Member of the Maryland House of Delegates from the Baltimore County district
- In office 1900–1901 Serving with Edward S. W. Choate, Joseph Jeffers, Joseph Sandman, Redmond C. Stewart, George W. Truitt

Personal details
- Born: 1858 Baltimore, Maryland, U.S.
- Died: March 30, 1925 (aged 66–67) Baltimore, Maryland, U.S.
- Resting place: Oaklawn Cemetery
- Party: Democratic
- Spouse: Helen E. Chester ​(died 1914)​
- Children: 9
- Education: Knapp's Institute
- Occupation: Politician

= Henry P. Mann =

American politician (1858–1925)

Henry P. Mann (1858 – March 30, 1925) was an American politician from Maryland. He served as a member of the Maryland House of Delegates, representing Baltimore County, from 1900 to 1901.

==Early life==
Henry P. Mann was born in 1858 in Baltimore. In 1867, Mann moved with his family to Orangeville. He was educated in public schools and Knapp's Institute.

==Career==
Mann was a Democrat. He served as a member of the Maryland House of Delegates, representing Baltimore County, from 1900 to 1901. He then worked as chief of the fire alarm system in Baltimore County. Mann was elected county commissioner in 1903. He served five consecutive terms and served as president of the board for six years.
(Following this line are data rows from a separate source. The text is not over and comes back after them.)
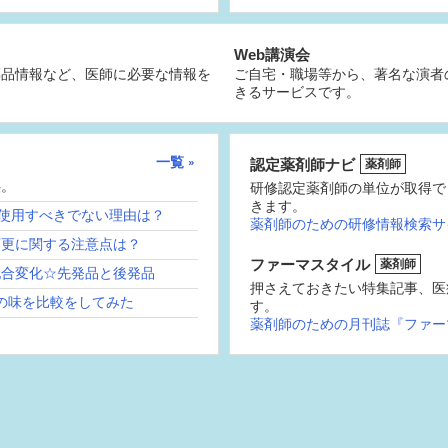
Web講演会
薬品情報など、医師に必要な情報を
ご自宅・職場等から、著名な演者
きるサービスです。
一覧
認定薬剤師ナビ
薬剤師
供。
研修認定薬剤師の単位が取得で
きます。
続使用すべきでない理由は？
薬剤師のための研修情報検索サ
変更に関する注意点は？
ファーマスタイル
薬剤師
配合変化☆先発品と後発品
押さえておきたい特集記事、医
の味を比較をしてみた
す。
薬剤師のための月刊誌『ファー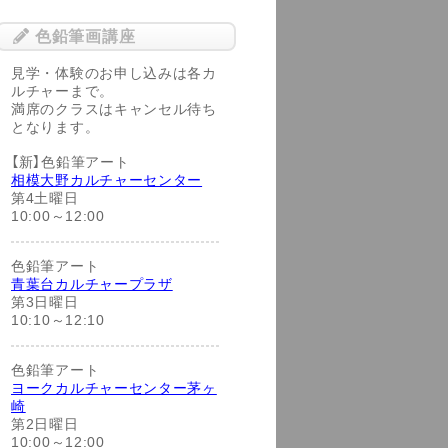
色鉛筆画講座
見学・体験のお申し込みは各カ
ルチャーまで。
満席のクラスはキャンセル待ち
となります。
【新】色鉛筆アート
相模大野カルチャーセンター
第4土曜日
10:00～12:00
色鉛筆アート
青葉台カルチャープラザ
第3日曜日
10:10～12:10
色鉛筆アート
ヨークカルチャーセンター茅ヶ
崎
第2日曜日
10:00～12:00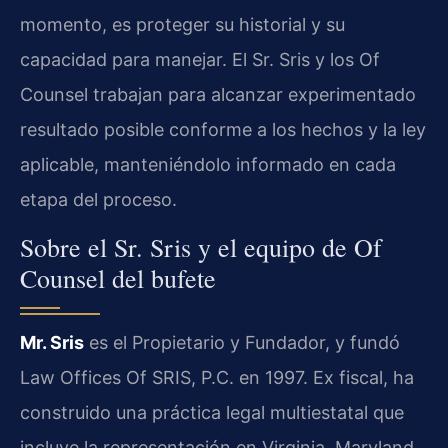
momento, es proteger su historial y su
capacidad para manejar. El Sr. Sris y los Of
Counsel trabajan para alcanzar experimentado
resultado posible conforme a los hechos y la ley
aplicable, manteniéndolo informado en cada
etapa del proceso.
Sobre el Sr. Sris y el equipo de Of
Counsel del bufete
Mr. Sris
es el Propietario y Fundador, y fundó
Law Offices Of SRIS, P.C. en 1997. Ex fiscal, ha
construido una práctica legal multiestatal que
incluye la representación en Virginia, Maryland,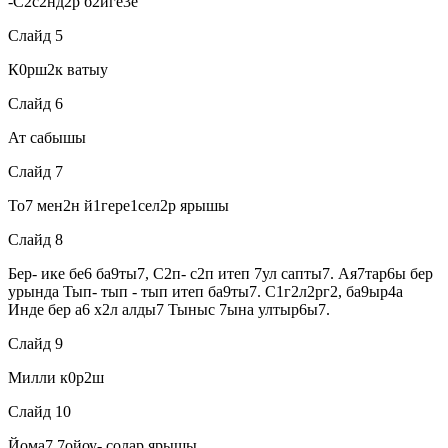
-С2с2нд2р б2йге3е
Слайд 5
К0рш2к ватыу
Слайд 6
Ат сабышы
Слайд 7
То7 мен2н й1гере1сел2р ярышы
Слайд 8
Бер- ике бе6 ба9ты7, С2п- с2п итеп 7ул сапты7. Ая7тар6ы бер
урында Тып- тып - тып итеп ба9ты7. С1г2л2рг2, ба9ыр4а
Инде бер а6 х2л алды7 Тыныс 7ына ултыр6ы7.
Слайд 9
Милли к0р2ш
Слайд 10
Йома7 7ойоу- солар ярышы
Mann was appointed as appraiser in the office of the Baltimore register of wills by mayor Howard W. Jackson. He ran a grain and feed business in Orangeville for 25 years.

==Personal life==
Mann married Helen E. Chester. Mann had nine children, George S., Henry B., John M., Walter T., F. Talbott, Mary, Edith, Ruth and Myrtle. His wife died in 1914. Mann lived at 22 Hamilton Avenue in Baltimore.

Mann died on March 30, 1925, at his home in Baltimore. He was buried at Oaklawn Cemetery.